Thursday, 20 September 2007

Book Review - Harry Potter and the Deathly Hallows by J K Rowling

Potter conquers world and more in the final dose of Rowling's magical formula

It would seem criminal to let the Potter era entirely pass without mention in WhatPeterborough’s books section. Potter-mania is now inescapable after ten years of hype over Rowling’s wizarding world, this summer seeing the culmination of the carefully constructed super-plot that has spanned seven books and over 4000 pages, earning Rowling an estimated half a billion pound fortune. The final instalment is mammoth in size (are children of primary school age really expected to manage a book of such epic proportions?) and dark in character, but this should come as no surprise: the Potter series, by Rowling’s own admission, is preoccupied with death, beginning with the death of Harry’s parents, and ultimately revolving around the battle to destroy the evil Voldemort.

'The Deathly Hallows' follows Harry and friends in their final struggle against Voldemort and his army of Death Eaters, who have taken over the muggle and wizarding worlds in their quest for pureblood supremacy. Mudbloods a-plenty find themselves shipped off to concentration camps, families are ripped apart, and resistance can only be in secret until Harry can unravel the complicated mission left to him by Dumbledore and, of course, save the world. Both worlds.

Unsurprisingly considering her astronomical success, Rowling’s ability as a writer has been increasingly questioned in the decade since Potter first arrived on our bookshelves. Anthony Holden of the Observer asserted of The Prisoner of Azkaban: ‘essentially patronising, very conservative, highly derivative, dispiritingly nostalgic for a bygone Britain’. He has a point. However no critic can deny Rowling the credit she deserves for persuading millions of children to put down their Playstations and read a bible-sized series of books in this most fickle digital age. Despite the bland adverbs and repetitive cliches that saturate these novels, the generation that has grown up with Potter are unlikely to feel that same literary fervour for anything new for a long time to come.
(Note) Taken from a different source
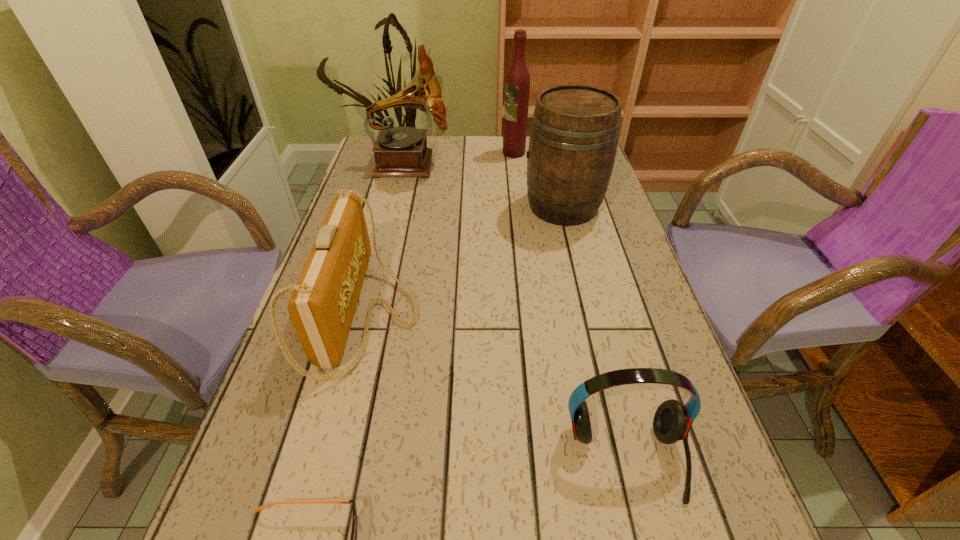 Find the location of a particular element. The height and width of the screenshot is (540, 960). vacant area that lies between the third nearest object and the third farthest object is located at coordinates (465, 261).

Where is `empty location between the headset and the third shortest object`? empty location between the headset and the third shortest object is located at coordinates (496, 387).

Find the location of a particular element. object that can be found as the third closest to the liquor is located at coordinates tap(322, 306).

Select which object appears as the fifth closest to the phonograph_record. Please provide its 2D coordinates. Your answer should be formatted as a tuple, i.e. [(x, y)], where the tuple contains the x and y coordinates of a point satisfying the conditions above.

[(353, 537)]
Saturday, 8 September 2007

Book Review - For Tibet, With Love by Isabel Losada

Life-changing comedy that starts in the home

If you’re looking for inspiration during these rather depressingly wet summer months, look no further. The perfect antidote to the bad weather, 'A Beginner’s Guide…' is a cheering piece of non-fiction, exploring the possibility that each of us, as individuals, have the ability to make positive changes on a global scale.

Losada becomes obsessed with the injustice of the Chinese invasion of Tibet since 1950 and this is the focus of her philanthropic crusade. The book documents her discovery of the problem through to sponsored skydives and the unfurling of a huge pro-Tibet photo of the Dalai Lama on Nelson’s Column in Trafalgar square, which raised the profile of her campaign on an international scale and resulted in Losada meeting the Dalai Lama.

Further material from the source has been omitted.